The creators of HBO Westworld have announced a novel plan to combat the dangers of online spoiler culture: they will reveal all the great secrets of the next second season of the program before it is released a single episode. Creators Jonathan Nolan and Lisa Joy made the announcement today during a Reddit AMA, recognizing the plan as a "potentially very controversial decision". They say their cast is on board with the plan.

"If you agree, we are going to publish a video that sets the plot (and the twists and turns) of season 2. Everything, the whole sordid thing, in the foreground," they wrote. "That way, community members who want the season ruined can look ahead and then protect the rest of the community, and help distinguish between" theory "and" what's a spoiler. " .

Westworld was in a unique position during its first season. The program used several deceptive narrative devices, including multiple timelines and characters represented as humans, but then revealed themselves as robotic "hosts". The revealing nature of the program gave rise to an artisanal online speculation and theorization industry, particularly in the active subreddit Westworld. There, the fans of the program did what they do best, exploring the details and discovering the biggest surprises of the event with much anticipation. Given the copious press coverage of those theories, even casual viewers could have ruined the revelations of the show without digging too much.

"Theories" may actually be spoilers, and the line between them is confusing, "wrote the creators. "It's something we've been thinking about since last season, fans of Game of Thronesfor example, came together and protected the secrets of the narrative partly because they already knew those secrets (until season 5 ). "

The idea of ​​reviewing the The Thrones model led the creators to the idea of ​​the spoiler video, and while it seems contradictory as a strategy, it has a logic. Those who simply want to know all the secrets can learn them immediately, without having to wait, and those who can not avoid the video. But the simple fact of choosing not to watch the video will almost certainly make an amateur more emotionally invested with the idea of ​​not being pampered in the first place, and perhaps leading them out of their way to avoid any coverage or sites that may follow the line. The release of the video would also make the subreddit Westworld radioactive for fans who do not want surprises ruined, perhaps by decreasing the number of people who could accidentally trip over it and learn a great future secret.

But Nolan and Joy are clearly trying to evoke a sense of goodwill as well. Fans who know the twists could end up feeling like substitutes for the show themselves: guardians of their greatest secrets, with the duty to protect fans who do not want to be pampered.
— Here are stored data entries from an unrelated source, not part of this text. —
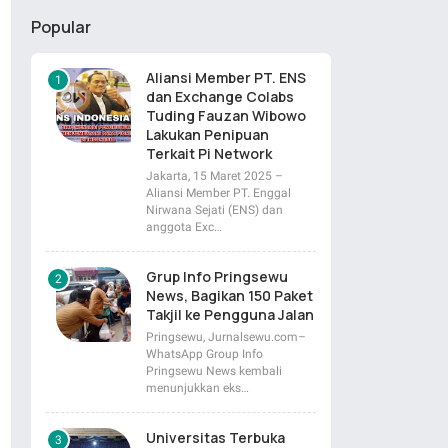
Popular
Aliansi Member PT. ENS
dan Exchange Colabs
Tuding Fauzan Wibowo
Lakukan Penipuan
Terkait Pi Network
Jakarta, 15 Maret 2025 –
Aliansi Member PT. Enggal
Nirwana Sejati (ENS) dan
anggota Exc…
Grup Info Pringsewu
News, Bagikan 150 Paket
Takjil ke Pengguna Jalan
Pringsewu, Jurnalsewu.com–
WhatsApp Group Info
Pringsewu News kembali
menunjukkan eks…
Universitas Terbuka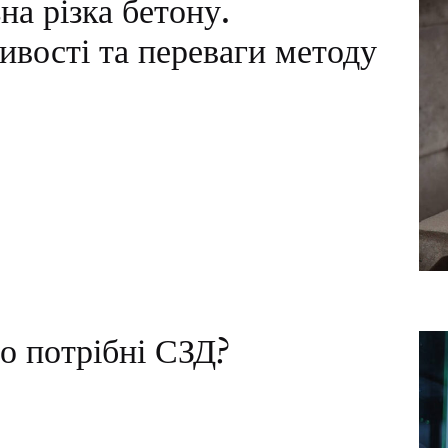
на різка бетону.
ивості та переваги методу
о потрібні СЗД?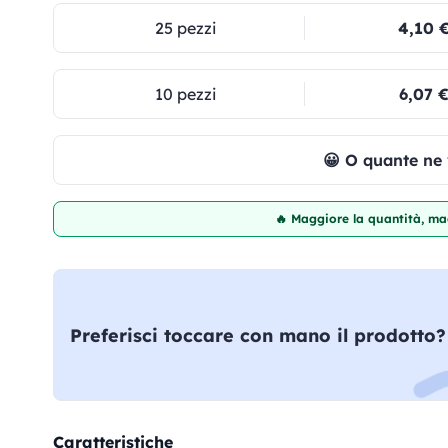
25 pezzi
4,10 
10 pezzi
6,07 
😀 O quante ne
🔥 Maggiore la quantità, mag
Preferisci toccare con mano il prodotto?
Caratteristiche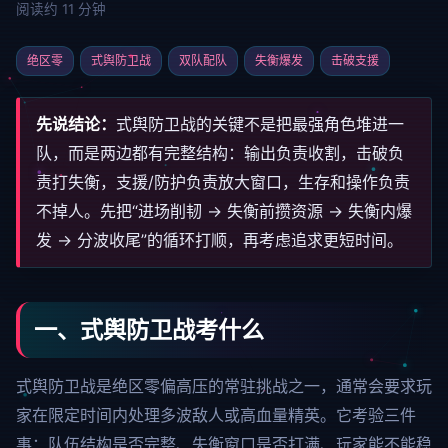
阅读约 11 分钟
绝区零
式舆防卫战
双队配队
失衡爆发
击破支援
先说结论：
式舆防卫战的关键不是把最强角色堆进一
队，而是两边都有完整结构：输出负责收割，击破负
责打失衡，支援/防护负责放大窗口，生存和操作负责
不掉人。先把“进场削韧 → 失衡前攒资源 → 失衡内爆
发 → 分波收尾”的循环打顺，再考虑追求更短时间。
一、式舆防卫战考什么
式舆防卫战是绝区零偏高压的常驻挑战之一，通常会要求玩
家在限定时间内处理多波敌人或高血量精英。它考验三件
事：队伍结构是否完整、失衡窗口是否打满、玩家能不能稳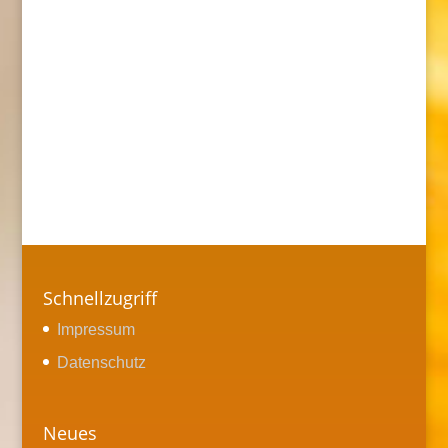
Schnellzugriff
Impressum
Datenschutz
Neues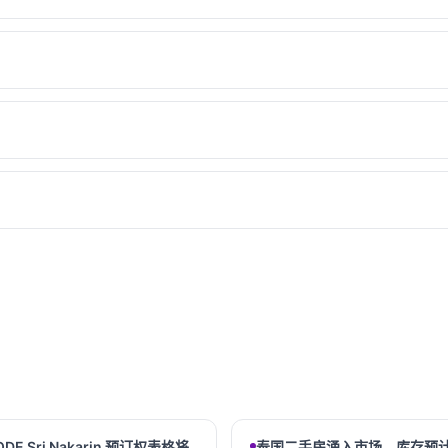
ODE Sri Nakarin 预订权表格将
泰国二手房涌入市场，库存预计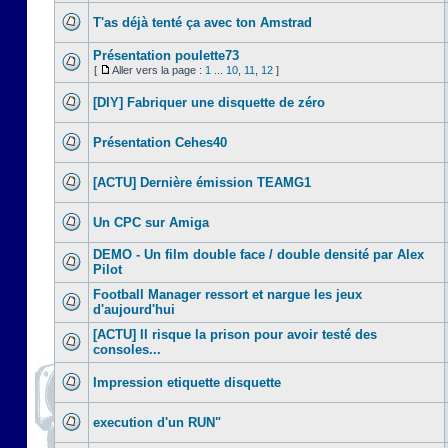
T'as déjà tenté ça avec ton Amstrad
Présentation poulette73
[
Aller vers la page :
1
...
10
,
11
,
12
]
[DIY] Fabriquer une disquette de zéro
Présentation Cehes40
[ACTU] Dernière émission TEAMG1
Un CPC sur Amiga
DEMO - Un film double face / double densité par Alex
Pilot
Football Manager ressort et nargue les jeux
d'aujourd'hui
[ACTU] Il risque la prison pour avoir testé des
consoles...
Impression etiquette disquette
execution d'un RUN"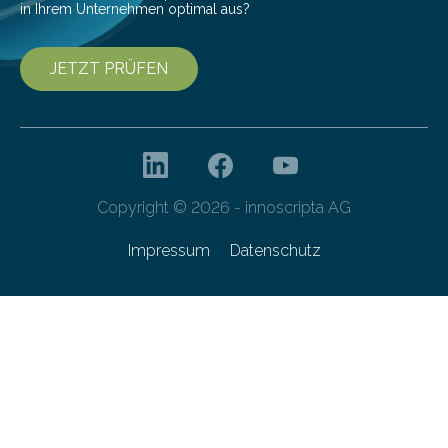
in Ihrem Unternehmen optimal aus?
JETZT PRÜFEN
Copyright © 2026 - innoscripta AG
Impressum
Datenschutz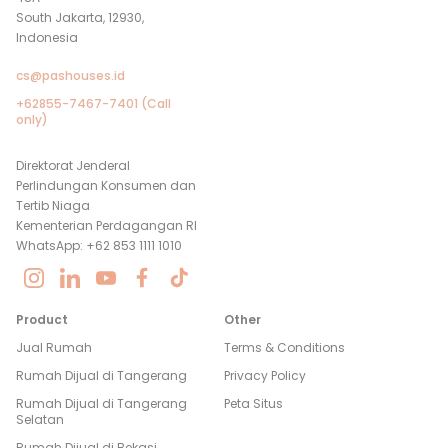
South Jakarta, 12930,
Indonesia
cs@pashouses.id
+62855-7467-7401 (Call
only)
Direktorat Jenderal
Perlindungan Konsumen dan
Tertib Niaga
Kementerian Perdagangan RI
WhatsApp: +62 853 1111 1010
Product
Other
Jual Rumah
Terms & Conditions
Rumah Dijual di
Tangerang
Privacy Policy
Rumah Dijual di
Tangerang
Peta Situs
Selatan
Rumah Dijual di
Bekasi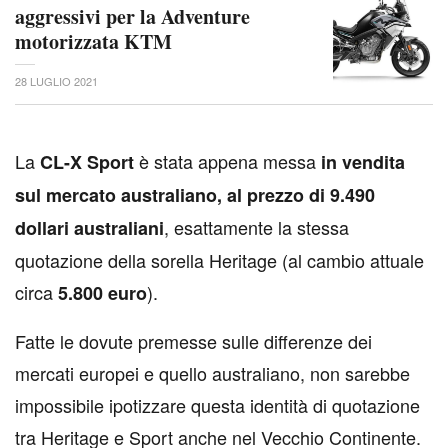
aggressivi per la Adventure
motorizzata KTM
28 LUGLIO 2021
L
a
è stata appena messa
CL-X Sport
in vendita
sul mercato australiano, al prezzo di 9.490
, esattamente la stessa
dollari australiani
quotazione della sorella Heritage (al cambio attuale
circa
).
5.800 euro
Fatte le dovute premesse sulle differenze dei
mercati europei e quello australiano, non sarebbe
impossibile ipotizzare questa identità di quotazione
tra Heritage e Sport anche nel Vecchio Continente.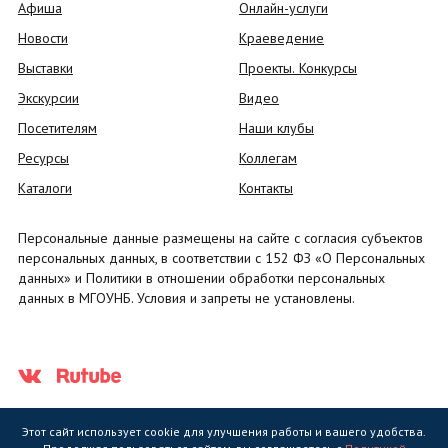
Афиша
Онлайн-услуги
Новости
Краеведение
Выставки
Проекты. Конкурсы
Экскурсии
Видео
Посетителям
Наши клубы
Ресурсы
Коллегам
Каталоги
Контакты
Персональные данные размещены на сайте с согласия субъектов
персональных данных, в соответствии с 152 ФЗ «О Персональных
данных» и Политики в отношении обработки персональных
данных в МГОУНБ. Условия и запреты не установлены.
Этот сайт использует cookie для улучшения работы и вашего удобства.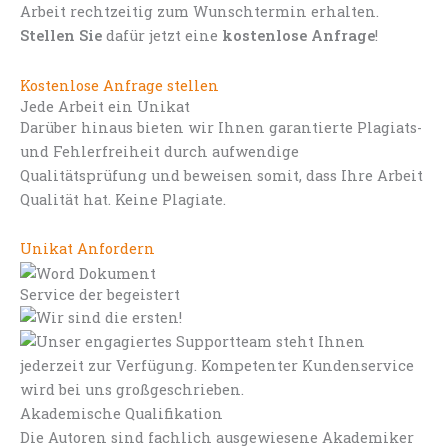
Arbeit rechtzeitig zum Wunschtermin erhalten.
Stellen Sie
dafür jetzt eine
kostenlose Anfrage
!
Kostenlose Anfrage stellen
Jede Arbeit ein Unikat
Darüber hinaus bieten wir Ihnen garantierte Plagiats-
und Fehlerfreiheit durch aufwendige
Qualitätsprüfung und beweisen somit, dass Ihre Arbeit
Qualität hat. Keine Plagiate.
Unikat Anfordern
Service der begeistert
Akademische Qualifikation
Die Autoren sind fachlich ausgewiesene Akademiker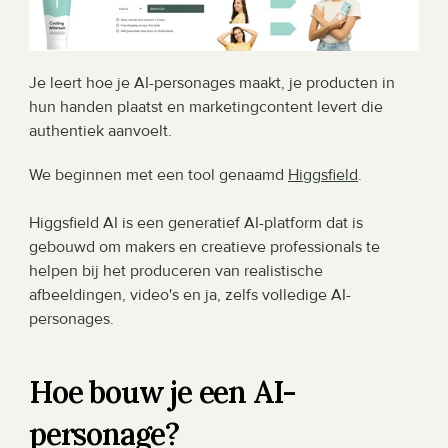
Je leert hoe je AI-personages maakt, je producten in 
hun handen plaatst en marketingcontent levert die 
authentiek aanvoelt.
We beginnen met een tool genaamd 
Higgsfield
. 
Higgsfield AI is een generatief AI-platform dat is 
gebouwd om makers en creatieve professionals te 
helpen bij het produceren van realistische 
afbeeldingen, video's en ja, zelfs volledige AI-
personages.
Hoe bouw je een AI-
personage?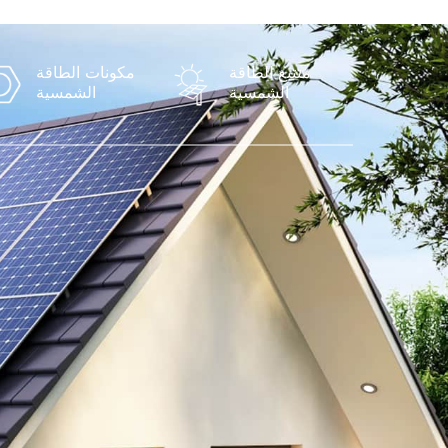
متتبع الطاقة
مكونات الطاقة
الشمسية
الشمسية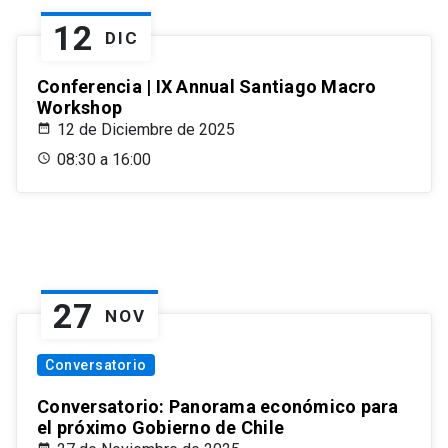
12
DIC
Conferencia | IX Annual Santiago Macro
Workshop
12 de Diciembre de 2025
08:30 a 16:00
27
NOV
Conversatorio
Conversatorio: Panorama económico para
el próximo Gobierno de Chile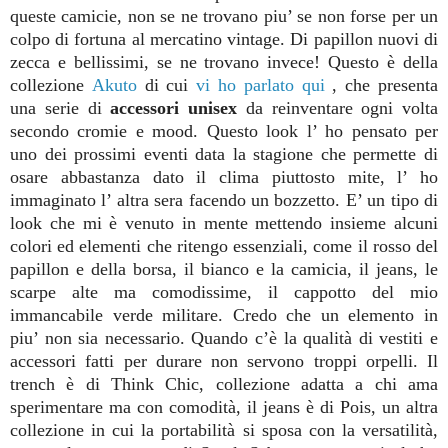
queste camicie, non se ne trovano piu’ se non forse per un
colpo di fortuna al mercatino vintage. Di papillon nuovi di
zecca e bellissimi, se ne trovano invece! Questo è della
collezione
Akuto
di cui
vi ho parlato qui
, che presenta
una serie di
accessori unisex
da reinventare ogni volta
secondo cromie e mood. Questo look l’ ho pensato per
uno dei prossimi eventi data la stagione che permette di
osare abbastanza dato il clima piuttosto mite, l’ ho
immaginato l’ altra sera facendo un bozzetto. E’ un tipo di
look che mi è venuto in mente mettendo insieme alcuni
colori ed elementi che ritengo essenziali, come il rosso del
papillon e della borsa, il bianco e la camicia, il jeans, le
scarpe alte ma comodissime, il cappotto del mio
immancabile verde militare. Credo che un elemento in
piu’ non sia necessario. Quando c’è la qualità di vestiti e
accessori fatti per durare non servono troppi orpelli. Il
trench è di Think Chic, collezione adatta a chi ama
sperimentare ma con comodità, il jeans è di Pois, un altra
collezione in cui la portabilità si sposa con la versatilità,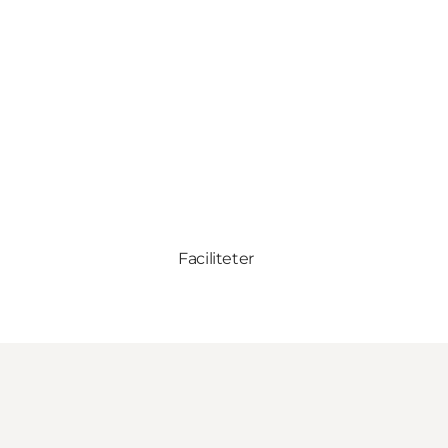
Faciliteter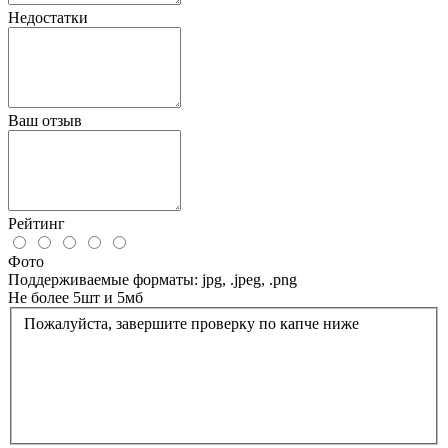
Недостатки
Ваш отзыв
Рейтинг
Фото
Поддерживаемые форматы: jpg, .jpeg, .png
Не более 5шт и 5мб
Пожалуйста, завершите проверку по капче ниже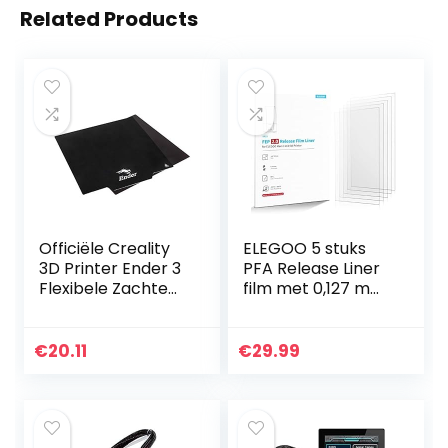
Related Products
Officiële Creality
ELEGOO 5 stuks
3D Printer Ender 3
PFA Release Liner
Flexibele Zachte
film met 0,127 mm
Magnetische
dikte en sterkere
Gebouw
release-
Oppervlak Plaat
functionaliteit,
€
20.11
€
29.99
Sticker van
compatibel met
Warmte Bed voor…
Elegoo Mars…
That can also be contradictory, given the often toxic nature of online interaction, but as the creators noted, it somehow worked for Game of Thrones.

"It's a new era and a new world in terms of the relationship between the people who make shows and the community that watches them," wrote Nolan and Joy. Undoubtedly, this is the first time that a television series appears, especially one produced by the master of the mysterious box J.J. Abrams: has opted to go bankrupt, and is a testament to how vital is the online discourse for a show like Westworld.

It is not clear how the media will respond. Given the great interest in series such as Westworld publications have the incentive to squeeze as much coverage from the program as they can, and the speculative pieces of fanatics theories can be a quick and easy way to generate content and traffic. . Even if the fans decide to do the right thing and not share spoilers, the entertainment press itself could end up giving away the game. But as Game of Thrones has shown, it also does not have to be that way.

Either way, the release of the spoiler video is not an inevitable conclusion. As a final test, Nolan and Joy left their distribution to receive the vote of a fan: if a thousand people voted in favor and against the publication of Reddit announcing the plan, then they will release the video. (At the time of this writing, the vote count is 97.) And in a strange way, that act makes the whole strategy feel like a social experiment that echoes the program itself. Do people really want to know all the secrets, just as some of the characters in the show so stubbornly wanted to know about their own traumatic stories? And if they learn them, if they get to the center of the labyrinth, so to speak, what will the fans do with that knowledge?